Stored data entries
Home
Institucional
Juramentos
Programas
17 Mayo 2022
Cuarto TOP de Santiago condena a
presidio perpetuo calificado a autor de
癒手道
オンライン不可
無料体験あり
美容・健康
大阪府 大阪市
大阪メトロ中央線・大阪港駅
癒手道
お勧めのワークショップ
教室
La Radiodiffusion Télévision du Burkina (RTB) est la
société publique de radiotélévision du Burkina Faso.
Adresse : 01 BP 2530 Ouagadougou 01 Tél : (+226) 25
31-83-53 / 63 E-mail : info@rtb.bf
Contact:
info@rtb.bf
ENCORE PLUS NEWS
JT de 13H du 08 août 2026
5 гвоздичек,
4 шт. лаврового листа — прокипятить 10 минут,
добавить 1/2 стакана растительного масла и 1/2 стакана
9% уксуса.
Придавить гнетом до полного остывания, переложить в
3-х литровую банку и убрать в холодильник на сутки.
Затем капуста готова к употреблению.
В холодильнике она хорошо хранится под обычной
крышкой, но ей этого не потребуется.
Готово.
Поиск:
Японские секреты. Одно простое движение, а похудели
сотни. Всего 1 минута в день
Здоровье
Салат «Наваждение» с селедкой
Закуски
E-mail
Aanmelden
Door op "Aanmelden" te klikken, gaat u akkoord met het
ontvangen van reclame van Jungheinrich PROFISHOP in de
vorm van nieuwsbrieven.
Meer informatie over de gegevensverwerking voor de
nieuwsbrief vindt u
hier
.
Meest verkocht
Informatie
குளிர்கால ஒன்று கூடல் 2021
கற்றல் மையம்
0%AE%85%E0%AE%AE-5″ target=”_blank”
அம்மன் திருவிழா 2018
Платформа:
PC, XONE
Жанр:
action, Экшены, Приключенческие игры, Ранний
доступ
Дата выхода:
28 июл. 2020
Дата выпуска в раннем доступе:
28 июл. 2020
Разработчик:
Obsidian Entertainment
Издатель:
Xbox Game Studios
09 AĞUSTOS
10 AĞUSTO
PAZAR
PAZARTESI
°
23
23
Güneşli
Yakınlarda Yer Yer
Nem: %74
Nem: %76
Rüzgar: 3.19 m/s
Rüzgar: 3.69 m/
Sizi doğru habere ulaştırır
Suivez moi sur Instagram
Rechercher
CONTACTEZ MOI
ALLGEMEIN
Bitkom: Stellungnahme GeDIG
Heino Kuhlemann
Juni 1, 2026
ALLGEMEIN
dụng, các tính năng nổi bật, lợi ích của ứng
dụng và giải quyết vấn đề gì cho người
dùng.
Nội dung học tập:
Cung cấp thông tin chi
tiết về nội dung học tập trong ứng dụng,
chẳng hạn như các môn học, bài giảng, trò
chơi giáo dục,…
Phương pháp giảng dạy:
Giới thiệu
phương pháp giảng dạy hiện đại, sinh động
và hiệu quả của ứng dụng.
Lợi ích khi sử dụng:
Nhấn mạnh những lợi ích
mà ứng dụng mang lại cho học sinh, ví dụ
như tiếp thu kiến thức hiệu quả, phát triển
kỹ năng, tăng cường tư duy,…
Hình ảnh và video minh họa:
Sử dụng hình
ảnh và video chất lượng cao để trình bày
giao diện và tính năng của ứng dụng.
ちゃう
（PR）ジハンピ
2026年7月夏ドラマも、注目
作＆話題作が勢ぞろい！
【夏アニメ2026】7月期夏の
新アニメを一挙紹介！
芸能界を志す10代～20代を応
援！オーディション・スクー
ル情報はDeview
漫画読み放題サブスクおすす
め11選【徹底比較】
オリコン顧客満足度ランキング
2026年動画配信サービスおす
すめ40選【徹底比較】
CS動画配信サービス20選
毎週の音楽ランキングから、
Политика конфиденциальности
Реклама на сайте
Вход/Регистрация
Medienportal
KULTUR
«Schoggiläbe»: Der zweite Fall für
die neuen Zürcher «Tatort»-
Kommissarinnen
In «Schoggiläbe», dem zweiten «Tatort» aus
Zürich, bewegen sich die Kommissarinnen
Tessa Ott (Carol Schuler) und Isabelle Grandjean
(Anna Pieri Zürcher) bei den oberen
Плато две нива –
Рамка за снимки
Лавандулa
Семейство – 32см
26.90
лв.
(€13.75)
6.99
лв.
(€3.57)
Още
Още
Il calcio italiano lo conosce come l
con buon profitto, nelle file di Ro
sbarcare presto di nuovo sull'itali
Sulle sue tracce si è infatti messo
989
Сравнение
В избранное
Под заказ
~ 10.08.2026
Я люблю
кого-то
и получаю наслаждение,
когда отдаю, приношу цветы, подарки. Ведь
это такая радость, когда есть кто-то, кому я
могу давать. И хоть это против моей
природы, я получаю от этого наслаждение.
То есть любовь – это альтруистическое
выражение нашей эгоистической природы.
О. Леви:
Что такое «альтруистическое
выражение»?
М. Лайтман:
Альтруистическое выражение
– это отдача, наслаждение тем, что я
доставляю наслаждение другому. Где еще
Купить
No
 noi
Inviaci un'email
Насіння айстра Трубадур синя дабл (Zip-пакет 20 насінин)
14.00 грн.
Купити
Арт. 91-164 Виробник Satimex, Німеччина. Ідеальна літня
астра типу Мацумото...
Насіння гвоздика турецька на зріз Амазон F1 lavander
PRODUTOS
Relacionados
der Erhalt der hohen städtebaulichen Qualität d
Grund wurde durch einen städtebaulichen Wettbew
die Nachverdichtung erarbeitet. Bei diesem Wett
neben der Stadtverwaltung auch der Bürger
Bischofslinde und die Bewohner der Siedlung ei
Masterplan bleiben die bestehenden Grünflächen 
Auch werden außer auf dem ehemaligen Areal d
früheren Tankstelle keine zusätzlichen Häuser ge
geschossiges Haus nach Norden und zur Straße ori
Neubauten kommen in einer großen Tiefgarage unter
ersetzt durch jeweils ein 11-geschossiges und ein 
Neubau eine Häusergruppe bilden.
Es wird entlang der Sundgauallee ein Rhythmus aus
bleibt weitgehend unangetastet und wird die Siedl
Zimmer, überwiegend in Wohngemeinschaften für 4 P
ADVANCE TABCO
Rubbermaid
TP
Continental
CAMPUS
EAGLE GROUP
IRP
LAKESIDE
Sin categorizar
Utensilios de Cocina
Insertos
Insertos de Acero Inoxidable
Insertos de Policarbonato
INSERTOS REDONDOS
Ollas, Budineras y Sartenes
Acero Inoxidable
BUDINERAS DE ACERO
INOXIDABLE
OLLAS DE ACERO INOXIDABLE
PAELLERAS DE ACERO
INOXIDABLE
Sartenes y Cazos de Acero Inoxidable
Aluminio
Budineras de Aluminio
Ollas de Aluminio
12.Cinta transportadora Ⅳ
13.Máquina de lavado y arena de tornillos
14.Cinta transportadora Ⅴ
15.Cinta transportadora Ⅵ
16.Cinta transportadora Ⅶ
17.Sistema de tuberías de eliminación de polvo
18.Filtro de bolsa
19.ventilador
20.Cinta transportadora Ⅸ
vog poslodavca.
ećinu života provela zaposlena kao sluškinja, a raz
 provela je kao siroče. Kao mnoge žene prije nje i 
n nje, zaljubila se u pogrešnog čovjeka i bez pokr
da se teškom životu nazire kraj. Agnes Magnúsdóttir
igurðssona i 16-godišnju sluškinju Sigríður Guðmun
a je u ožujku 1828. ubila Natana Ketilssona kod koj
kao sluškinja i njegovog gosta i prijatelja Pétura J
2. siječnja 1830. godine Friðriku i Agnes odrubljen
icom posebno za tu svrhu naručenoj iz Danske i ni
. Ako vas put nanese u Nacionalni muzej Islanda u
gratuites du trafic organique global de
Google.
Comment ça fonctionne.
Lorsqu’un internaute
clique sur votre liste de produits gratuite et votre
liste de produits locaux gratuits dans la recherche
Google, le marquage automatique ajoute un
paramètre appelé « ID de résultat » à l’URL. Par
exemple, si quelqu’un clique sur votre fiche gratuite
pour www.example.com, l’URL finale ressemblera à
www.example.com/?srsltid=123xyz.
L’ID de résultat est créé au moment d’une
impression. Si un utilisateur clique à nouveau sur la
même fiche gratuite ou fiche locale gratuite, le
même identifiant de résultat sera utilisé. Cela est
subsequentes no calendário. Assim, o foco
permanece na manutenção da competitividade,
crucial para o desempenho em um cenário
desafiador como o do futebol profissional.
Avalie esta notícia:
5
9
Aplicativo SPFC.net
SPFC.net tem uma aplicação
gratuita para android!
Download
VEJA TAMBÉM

## Aim of the exercise
A complete answer reproduces every line of the records in which the word "Aluminio" occurs.

## Answer space
Aluminio
Budineras de Aluminio
Ollas de Aluminio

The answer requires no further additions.